Ophthalmic abnormalities in children with syndromic craniosynostosis have been reported previously, and referral of these children to a pediatric ophthalmologist is recommended. However, it is not as clear whether a child with nonsyndromic synostosis needs to be referred to a pediatric ophthalmologist.
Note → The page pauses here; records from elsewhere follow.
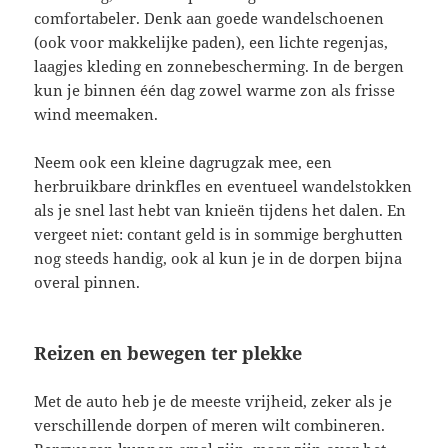
comfortabeler. Denk aan goede wandelschoenen
(ook voor makkelijke paden), een lichte regenjas,
laagjes kleding en zonnebescherming. In de bergen
kun je binnen één dag zowel warme zon als frisse
wind meemaken.
Neem ook een kleine dagrugzak mee, een
herbruikbare drinkfles en eventueel wandelstokken
als je snel last hebt van knieën tijdens het dalen. En
vergeet niet: contant geld is in sommige berghutten
nog steeds handig, ook al kun je in de dorpen bijna
overal pinnen.
Reizen en bewegen ter plekke
Met de auto heb je de meeste vrijheid, zeker als je
verschillende dorpen of meren wilt combineren.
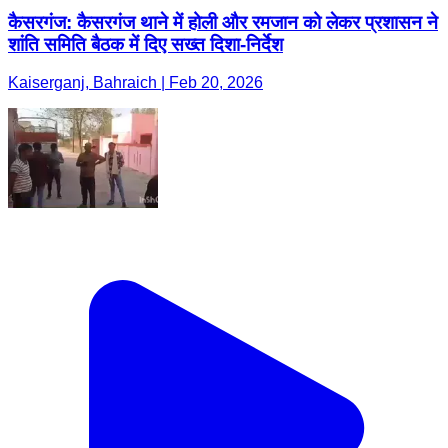
कैसरगंज: कैसरगंज थाने में होली और रमजान को लेकर प्रशासन ने
शांति समिति बैठक में दिए सख्त दिशा-निर्देश
Kaiserganj, Bahraich | Feb 20, 2026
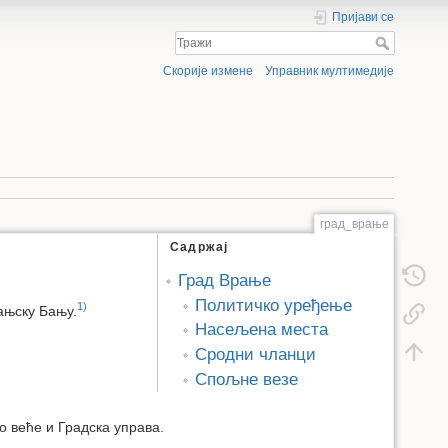
Пријави се
Скорије измене
Управник мултимедије
град_врање
Садржај
Град Врање
Политичко уређење
1)
ањску Бању.
Насељена места
Сродни чланци
Спољне везе
о веће и Градска управа.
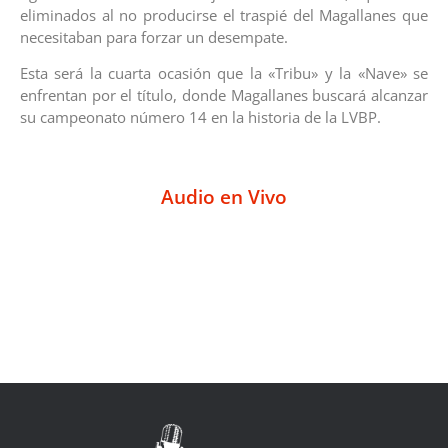
eliminados al no producirse el traspié del Magallanes que
necesitaban para forzar un desempate.
Esta será la cuarta ocasión que la «Tribu» y la «Nave» se
enfrentan por el título, donde Magallanes buscará alcanzar
su campeonato número 14 en la historia de la LVBP.
Audio en Vivo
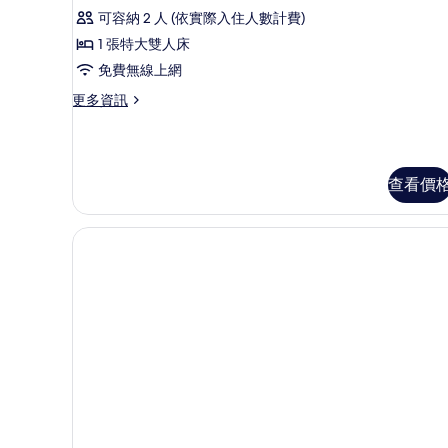
大
可容納 2 人 (依實際入住人數計費)
床
1 張特大雙人床
房
免費無線上網
的
更
更多資訊
所
多
有
尊
貴
相
大
查看價
片
床
房
的
詳
情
The aim of this study is to report the incidence of amblyopia and its risk factors in children with isolated metopic craniosynostosis.
An institutional review board-approved, retrospective review was performed on 91 children diagnosed with isolated metopic craniosynostosis. Ophthalmologic records were reviewed for diagnoses of amblyopia, strabismus, and refractive error.
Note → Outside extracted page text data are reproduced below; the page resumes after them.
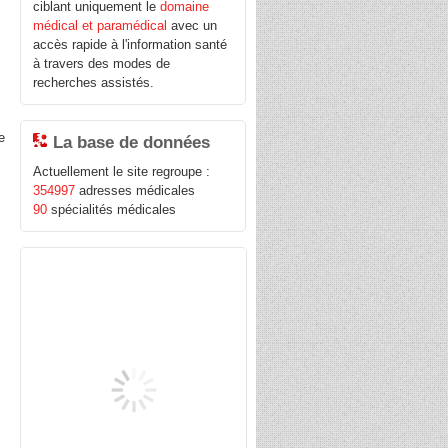
ciblant uniquement le
domaine
médical et paramédical
avec un
e
accès rapide à l'information santé
à travers des modes de
recherches assistés.
e
La base de données
Actuellement le site regroupe :
354997
adresses médicales
90
spécialités médicales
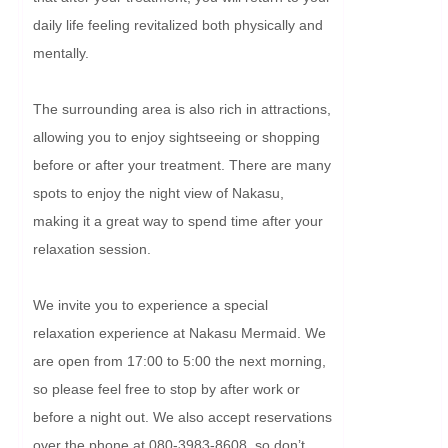
daily life feeling revitalized both physically and 
mentally.

The surrounding area is also rich in attractions, 
allowing you to enjoy sightseeing or shopping 
before or after your treatment. There are many 
spots to enjoy the night view of Nakasu, 
making it a great way to spend time after your 
relaxation session.

We invite you to experience a special 
relaxation experience at Nakasu Mermaid. We 
are open from 17:00 to 5:00 the next morning, 
so please feel free to stop by after work or 
before a night out. We also accept reservations 
over the phone at 080-3983-8608, so don’t 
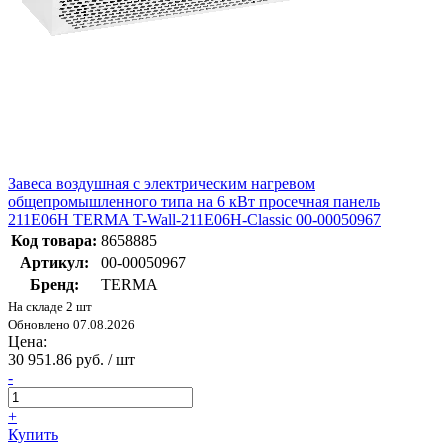
Завеса воздушная с электрическим нагревом
общепромышленного типа на 6 кВт просечная панель
211E06H TERMA T-Wall-211E06H-Classic 00-00050967
Код товара:
8658885
Артикул:
00-00050967
Бренд:
TERMA
На складе 2 шт
Обновлено 07.08.2026
Цена:
30 951.86 руб. / шт
-
+
Купить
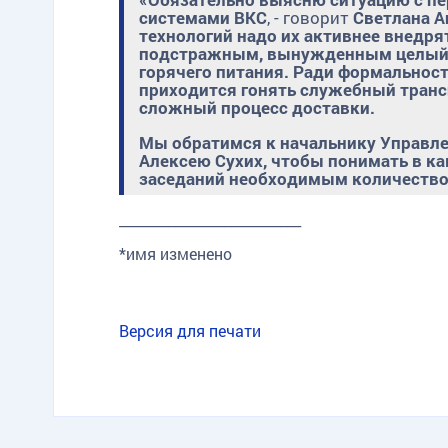
системами ВКС
, - говорит
Светлана А
технологий надо их активнее внедря
подстражным, вынужденным целый д
горячего питания. Ради формальнос
приходится гонять служебный трансп
сложный процесс доставки.
Мы обратимся к начальнику Управле
Алексею Сухих, чтобы понимать в ка
заседаний необходимым количество
__________________________
*имя изменено
Версия для печати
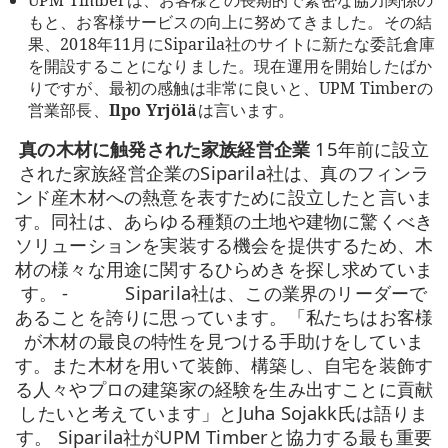
UPM Timberは、お客様との長期的で緊密な協力関係の
もと、お客様サービスの向上に努めてきました。その結
果、2018年11月にSiparila社のサイトに新たな委託倉庫
を開設することになりました。現在運用を開始したばか
りですが、最初の感触は非常に良いと、UPM Timberの
営業部長、
Ilpo Yrjölä
は言います。
真の木材に触発された家族経営企業
15年前に設立
された家族経営企業のSiparila社は、真のフィンラ
ンド産木材への熱意を表すために設立したと言いま
す。同社は、あらゆる種類の土地や建物に驚くべき
ソリューションを実装する機会を提供するため、木
材の様々な用途に関するひらめきを探し求めていま
す。 - Siparila社は、この業界のリーダーで
あることを誇りに思っています。「私たちはお客様
が木材の最良の特性を見つける手助けをしていま
す。また木材を用いて装飾、構築し、自宅を装飾す
る人々やプロの建築家の経験を生み出すことに貢献
したいと考えています」とJuha Sojakk氏は語りま
す。 Siparila社がUPM Timberと協力する最も重要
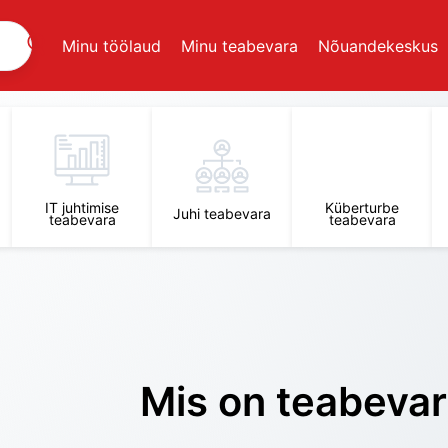
Minu töölaud
Minu teabevara
Nõuandekeskus
IT juhtimise
Küberturbe
Juhi teabevara
teabevara
teabevara
Mis on teabeva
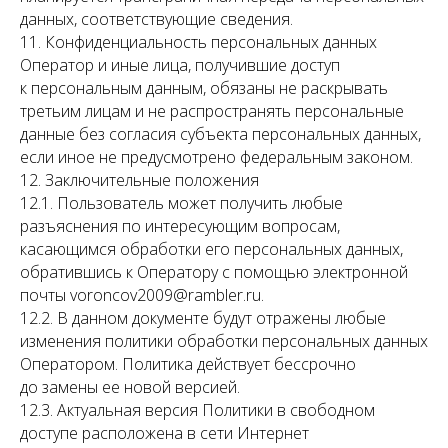
данных, соответствующие сведения.
11. Конфиденциальность персональных данных
Оператор и иные лица, получившие доступ
к персональным данным, обязаны не раскрывать
третьим лицам и не распространять персональные
данные без согласия субъекта персональных данных,
если иное не предусмотрено федеральным законом.
12. Заключительные положения
12.1. Пользователь может получить любые
разъяснения по интересующим вопросам,
касающимся обработки его персональных данных,
обратившись к Оператору с помощью электронной
почты voroncov2009@rambler.ru.
12.2. В данном документе будут отражены любые
изменения политики обработки персональных данных
Оператором. Политика действует бессрочно
до замены ее новой версией.
12.3. Актуальная версия Политики в свободном
доступе расположена в сети Интернет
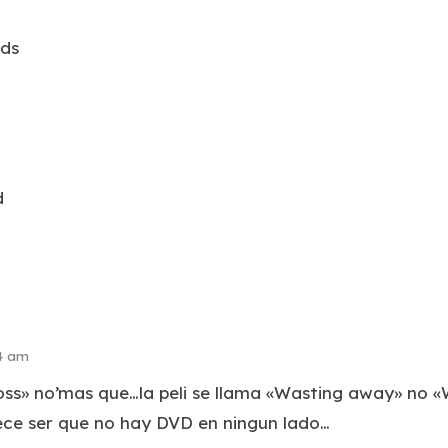
lds
d
24 am
ss» no’mas que…la peli se llama «Wasting away» no
ce ser que no hay DVD en ningun lado…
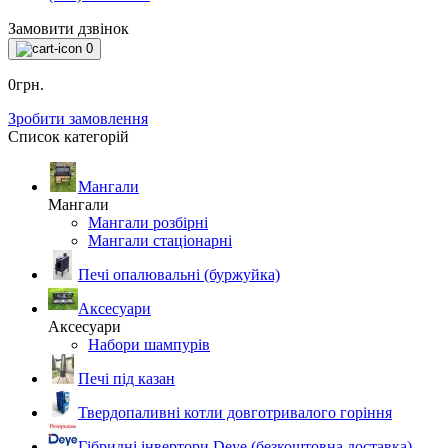
Замовити дзвінок
0
0грн.
Зробити замовлення
Список категорій
Мангали
Мангали
Мангали розбірні
Мангали стаціонарні
Печі опалювальні (буржуйка)
Аксесуари
Аксесуари
Набори шампурів
Печі під казан
Твердопаливні котли довготривалого горіння
Гібридні інвертори Deye (безкоштовна доставка)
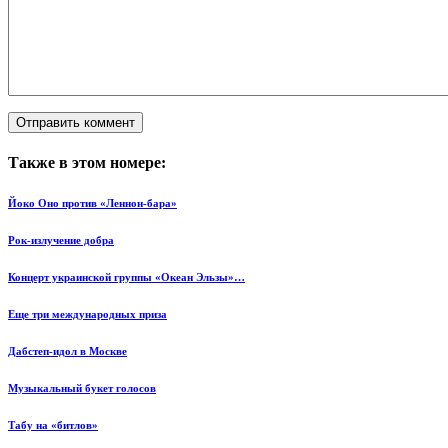
Также в этом номере:
Йоко Оно против «Леннон-бара»
Рок-излучение добра
Концерт украинской группы «Океан Эльзы»…
Еще три международных приза
Дабстеп-идол в Москве
Музыкальный букет голосов
Табу на «битлов»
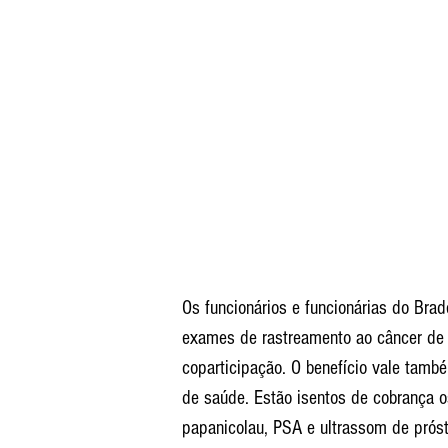
Os funcionários e funcionárias do Brad
exames de rastreamento ao câncer de 
coparticipação. O benefício vale tam
de saúde. Estão isentos de cobrança 
papanicolau, PSA e ultrassom de próst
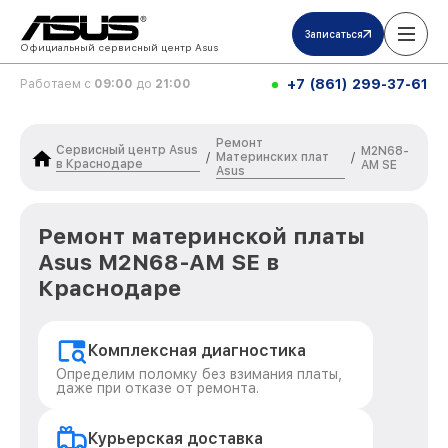
Записаться
Официальный сервисный центр Asus
+7 (861) 299-37-61
Работаем с
09:00
до
21:00
Ремонт
Сервисный центр Asus
M2N68-
Материнских плат
/
/
в Краснодаре
AM SE
Asus
Ремонт материнской платы
Asus M2N68-AM SE в
Краснодаре
Комплексная диагностика
Определим поломку без взимания платы,
даже при отказе от ремонта.
Курьерская доставка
Of the 91 children, 19 (20.9%) had astigmatism, eight (8.8%) had amblyopia, eight (8.8%) had strabismus, five had myopia (5.5%), five had hyperopia (5.5%), and five had anisometropia (5.5%). The incidence of amblyopia and its risk factors found in our study are higher than the rate found in the clinically normal pediatric population.
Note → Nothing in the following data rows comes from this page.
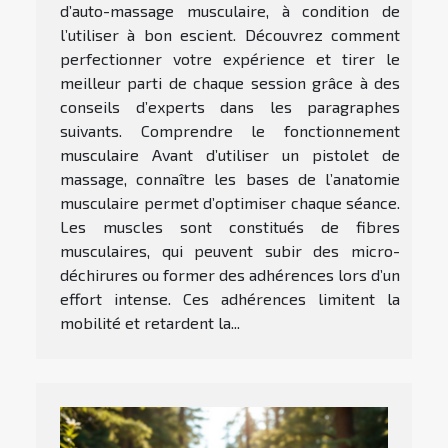
d’auto-massage musculaire, à condition de
l’utiliser à bon escient. Découvrez comment
perfectionner votre expérience et tirer le
meilleur parti de chaque session grâce à des
conseils d’experts dans les paragraphes
suivants. Comprendre le fonctionnement
musculaire Avant d’utiliser un pistolet de
massage, connaître les bases de l’anatomie
musculaire permet d’optimiser chaque séance.
Les muscles sont constitués de fibres
musculaires, qui peuvent subir des micro-
déchirures ou former des adhérences lors d’un
effort intense. Ces adhérences limitent la
mobilité et retardent la...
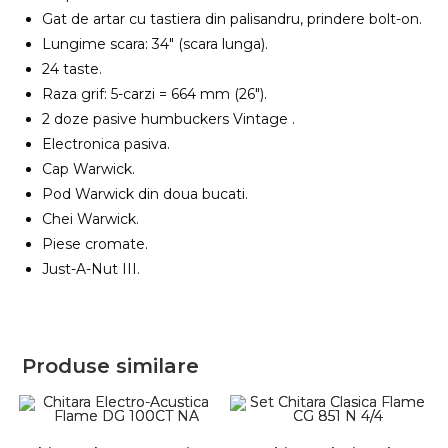
Gat de artar cu tastiera din palisandru, prindere bolt-on.
Lungime scara: 34″ (scara lunga).
24 taste.
Raza grif: 5-carzi = 664 mm (26″).
2 doze pasive humbuckers Vintage .
Electronica pasiva.
Cap Warwick.
Pod Warwick din doua bucati.
Chei Warwick.
Piese cromate.
Just-A-Nut III.
Produse similare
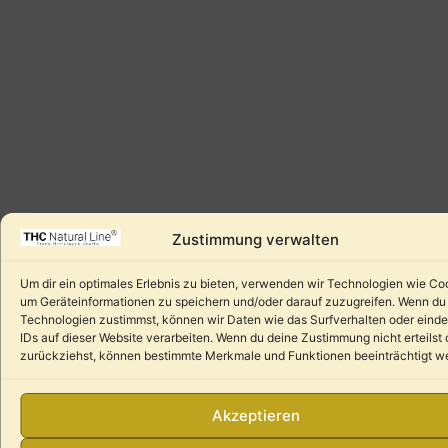
Zustimmung verwalten
Um dir ein optimales Erlebnis zu bieten, verwenden wir Technologien wie Co
um Geräteinformationen zu speichern und/oder darauf zuzugreifen. Wenn du
Technologien zustimmst, können wir Daten wie das Surfverhalten oder einde
IDs auf dieser Website verarbeiten. Wenn du deine Zustimmung nicht erteilst 
zurückziehst, können bestimmte Merkmale und Funktionen beeinträchtigt w
Akzeptieren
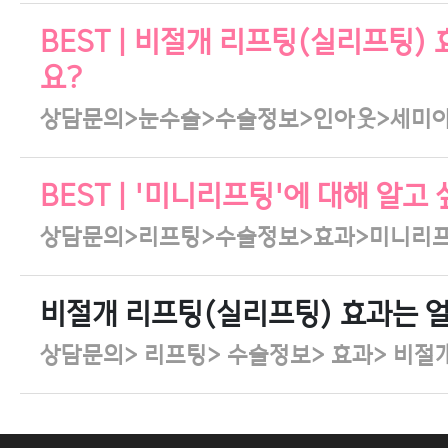
BEST | 비절개 리프팅(실리프팅)
요?
상담문의>눈수술>수술정보>인아웃>세미
BEST | '미니리프팅'에 대해 알고
상담문의>리프팅>수술정보>효과>미니리
비절개 리프팅(실리프팅) 효과는 
상담문의> 리프팅> 수술정보> 효과> 비절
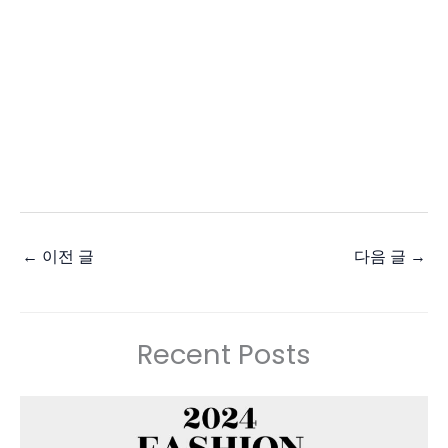
←
이전 글
다음 글
→
Recent Posts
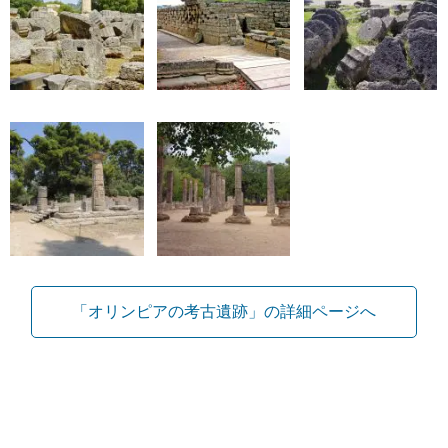
「オリンピアの考古遺跡」の詳細ページへ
In our patient population, children with isolated metopic craniosynostosis demonstrate an increased rate of amblyopia and its risk factors. Amblyopia is best treated early in life to achieve a successful outcome. A referral to a pediatric ophthalmologist for a formal eye exam and potential treatment is therefore recommended for children with isolated metopic craniosynostosis.
先前已有报道综合征性颅缝早闭患儿存在眼部异常,建议将这些患儿转诊至小儿眼科医生处。然而,对于非综合征性颅缝早闭患儿是否需要转诊至小儿眼科医生处,目前尚不清楚。本研究的目的是报告孤立性额缝颅缝早闭患儿弱视的发生率及其危险因素。
对91例诊断为孤立性额缝颅缝早闭的患儿进行了一项经机构审查委员会批准的回顾性研究。查阅眼科记录以诊断弱视、斜视和屈光不正。
91例患儿中,19例(20.9%)有散光,8例(8.8%)有弱视,8例(8.8%)有斜视,5例有近视(5.5%),5例有远视(5.5%),5例有屈光参差(5.5%)。我们研究中发现的弱视发生率及其危险因素高于临床正常儿童人群中的发生率。
在我们的患者群体中,孤立性额缝颅缝早闭患儿的弱视发生率及其危险因素有所增加。弱视最好在儿童早期进行治疗以取得成功的治疗效果。因此,建议将孤立性额缝颅缝早闭患儿转诊至小儿眼科医生处进行正式的眼部检查和可能的治疗。